Par Benoît Pironneau
INDICES, excellent film documentaire de Vincent Glenn, nous interroge sur la richesse; sa définition, sa mesure et ses conséquences bien réelles sur nos vies… pour le meilleur et pour le pire!
De nos jours, le PIB (Produit Intérieur Brut) demeure encore et toujours l’indicateur de référence, celui qui en dernier ressort détermine une grande partie de nos choix: sans croissance du PIB point de salut!
Pourtant les paradoxes ne manquent pas. Schématiquement, le PIB mesure sans discernement l’ensemble des flux financiers générés par l’activité d’une Nation. Exemple. Le bon sens nous conduit à parler de la catastrophe de l’ERIKA.
Cependant, cette même catastrophe représente une aubaine pour l’augmentation du PIB… de part l’économie de réparation qui s’en suit. Inversement, tout le travail des bénévoles qui, dans un élan citoyen, se sont mobilisés pour nettoyer les plages n’est aucunement comptabilisé. Il ne vient pas gonfler le PIB. Sur un plan strictement économique, on peut même avancer que ce travail bénévole fait diminuer la richesse nationale puisqu’il aurait pu être effectué par des entreprises dûment rémunérées… Quelque chose ne tourne décidément pas rond.
Mais pourquoi diable a-t-on un jour associé croissance du PIB et Progrès de la société? Dominique Méda avance trois arguments qui se conjuguent au fil du temps:
* Le lien qui est établi entre démocratie et augmentation de la production à la suite d’Adam Smith;
* La volonté d’exhiber sa puissance;
* L’idée au XIXe siècle que le progrès, c’est de transformer la nature, la détruire.
Par ailleurs, il faut garder à l’esprit que tout indicateur est performatif: il nous formate en même temps que nous tendons à optimiser notre performance. Autrement dit, un indicateur n’est pas neutre. Il transforme la réalité qu’il est censé mesurer. Mieux vaut donc les choisir avec soin, problème moins technique que politique.
Des deux constats précédents – PIB & Progrès et caractère performatif d’un indicateur – découle une conséquence immédiate: nous sommes conditionnés à la fois collectivement et individuellement par l’impératif de créer de l’activité économique… coûte que coûte.

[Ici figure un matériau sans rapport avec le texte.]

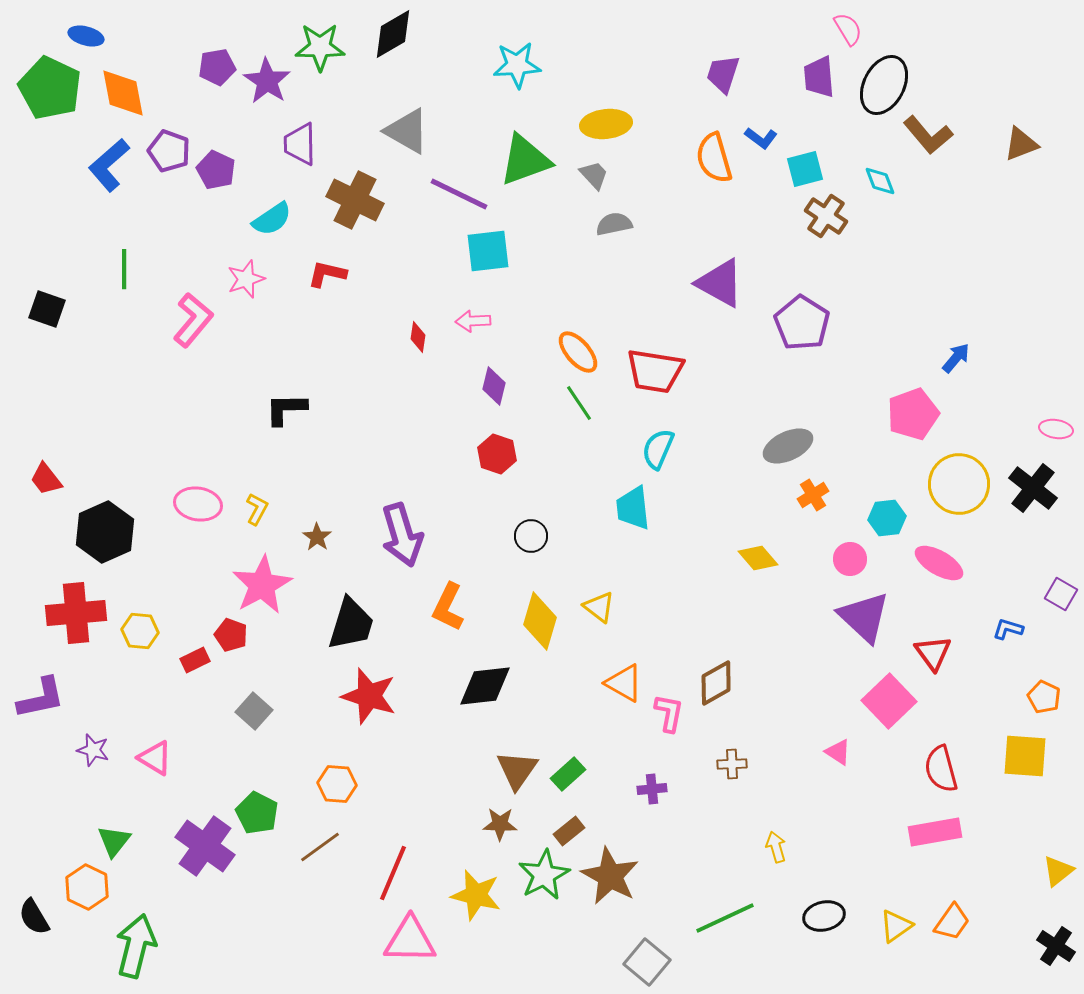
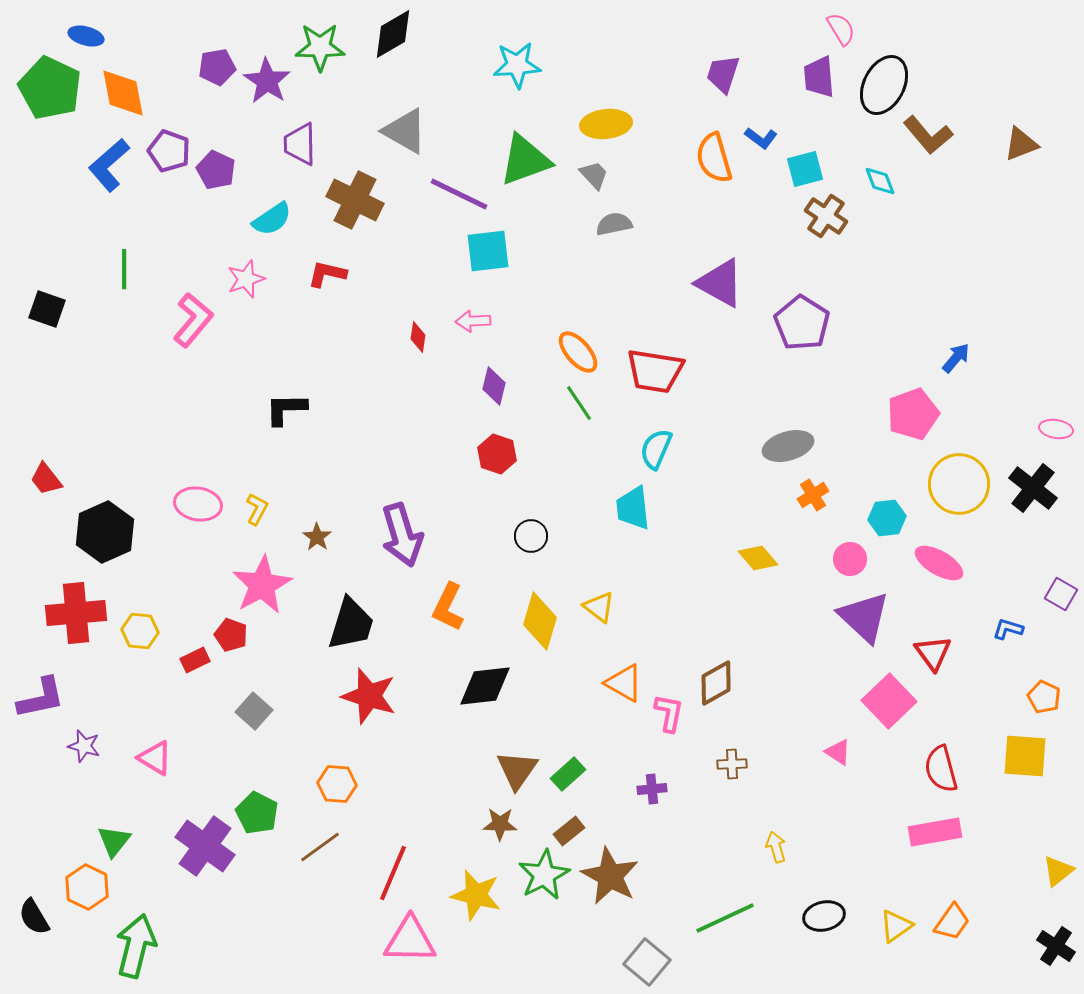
pink semicircle at (848, 29): moved 7 px left
gray triangle at (407, 131): moved 2 px left
gray ellipse at (788, 446): rotated 9 degrees clockwise
cyan semicircle at (658, 449): moved 2 px left
purple star at (93, 750): moved 9 px left, 4 px up
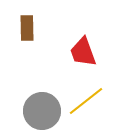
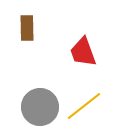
yellow line: moved 2 px left, 5 px down
gray circle: moved 2 px left, 4 px up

Coodyssée, Coopérative d’Activités et d’Emploi, n’échappe pas à ce cruel dilemme. Comment pouvons nous remplir pleinement notre mission sans nous lancer dans une course effrénée au toujours plus? Comment convaincre nos partenaires et financeurs tout en prenant ouvertement une distance critique par rapport aux indicateurs purement économiques?
Vaste chantier qui a de quoi paralyser (ou rendre cynique). Heureusement, nous ne sommes pas seuls. Ce débat traverse l’ESS. À l’instar du Collectif F.A.I.R, des acteurs se mobilisent de longue date autour d’autres indicateurs de richesse. Des alternatives concrètes et opérationnelles existent. Elles ne demandent qu’à être développées et partagées. Pas de panique donc. Le 9 juin dernier à l’occasion de la journée « Coopératives et Territoires » dans le Queyras, Béatrice et Gérard Barras en ont apporté la preuve au travers de la formidable aventure de la scop ARDELAINE.
S’il est urgent d’utiliser et développer d’autres indicateurs de richesse, il est tout aussi primordial de ne pas soumettre « toutes nos actions, qu’elles soient marchandes, administratives, ou bénévoles à la dictature de l’évaluation quantitative systématique » [A.Caillé]. La sagesse de savoir apprécier tout ce qui fait que la vie vaut d’être vécue, n’est-elle pas d’accepter de ne pas tout mesurer, justement?